This afternoon, we had hightailed it out of Köln, and made it to the Groningen venue, Platform Theatre about a half hour early. The immediate local city landscape (around the club) is underwhelming and desolate, to which my feelings give way, from cautious optimism to defeat. Why are we here? What are we doing? You have to understand that, although the road is generally a carefree zone of fun times and modest sightseeing, it can also present an undertow of personal insecurities, as one is away from the homelike affairs that can so conveniently anchor one's personality. Stripped of the usual daily responsibilities, and with a wife and family back home, I am susceptible to such questions of value. I need to be validated through audience response, or at least some good sightseeing. Left to my own devices in a desolate part of town brings me to a darker and lonelier place.

After that lengthy introduction, let me introduce Wopke Shoes. Located right next door to the Platform Theatre, is the eccentric shoemaker who let us in his little shop and managed to inspire us with examples of shoes, made from alligator or snake leather, that featured eyes on the side, and had horns attached. I snapped a photo for my wife of the shoes. Also impressive about Wopke was his Dali-esque waxed moustache. Wopke was put on our guestlist for the evening (+1), but never showed.

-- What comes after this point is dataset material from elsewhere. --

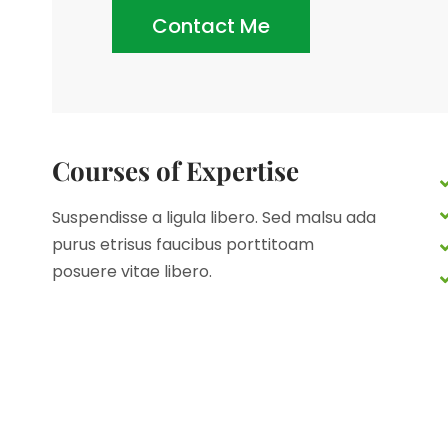
Contact Me
Courses of Expertise
Suspendisse a ligula libero. Sed malsu ada
purus etrisus faucibus porttitoam
posuere vitae libero.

Too bad.

Also shown are some cellphone pics from the Noorderzon Festival, which is a fantastic art and culture fest in a local park that is mostly free, and featured multiple forms of art. The park was full and the demographic was (enviously) everybody from very young to very old. Oh the Dutch, doing it right again.

Tuesday, September 7, 2010

Aug 26 Köln King Georg




We arrive in Köln, affectionately known to Canadians and some other internationals as Cologne. This will be Elliott BROOD's first show ever in Germany, so there is excited anticipation, at least within the band. First off, the feel is a bit unnerving, at least for me, since I've been in the relative safety of Netherlands where most everyone will speak in English with you. We park and the storefronts all look strange and foreign. Places with names like "Hairkiller" and "Salz and Pfeffer". Everything feels so foreign, and the German tongue doesn't exactly sound friendly.

We are playing a club called the King Georg (evidently once a strip club) and the stage is centred near the back with tables all around (I wonder why). The promoter, Peter, is absolutely awesome, also a greet DJ, and manages to bring about 120 paid patrons on this Thursday night. Most of them smoke.

BROOD Euro Tour Fall 2010





For the 3 days previous to this tour, I was able to take a holiday with my wife Beta in Amsterdam, on the occasion of our 10th anniversary (ten!) , which happened on Aug 12.

We left our beloved little children Kaspar and Stella with their grandmother back in Riga Latvia, and took off for what would be mine and Beta's first real holiday together in five years. Small children, in all of their belovedness, are naturals at wrestling away parents from mere thoughts of a holiday. For three days we walked around the 17th century city, map in hand, absorbing like a sponge whatever we could. A highlight for me was a revisit to the Van Gogh gallery. It was fascinating to take in what is as much a celebration of the man's determined lifestyle as his actual art. It is incredible that Van Gogh created virtually all of his work from age 27 until his suicidal death at age 37. Arguably his best work was done in his last year, when he was in his most tormented mode of self loathing. Chalk one up for the believers in suffering as a prerequisite for creativity.


Arrival of the band

after leaving Beta at the airport, I joined the band at our Dutch hotel of choice, the Etap Schiphol, located just across the highway from the Amsterdam Airport, this place has the most ironic feel of home, since the band has stayed here at least half a dozen times at beginnings and ends of tours. I notice that there are even more rabbits encircling the grounds. Even better, there is a bar in the neighbouring Ibis hotel that we charmingly refer to as the Cantina Bar (ala Star Wars). It's one of those places that is always full of world travellers. Not tourists though, but of the business/budget variety. Mostly male, and often in pairs or small groups, chatting of vague business pipedreams. It's a kind of British style sports bar pub, with a huge screen usually featuring 'football'. Being the only place of moderate interest in the whole complex, we also gravitate there, though this time we are met with a power outage from an incessant storm. Can't buy a drink, so fast track to sleep is in order.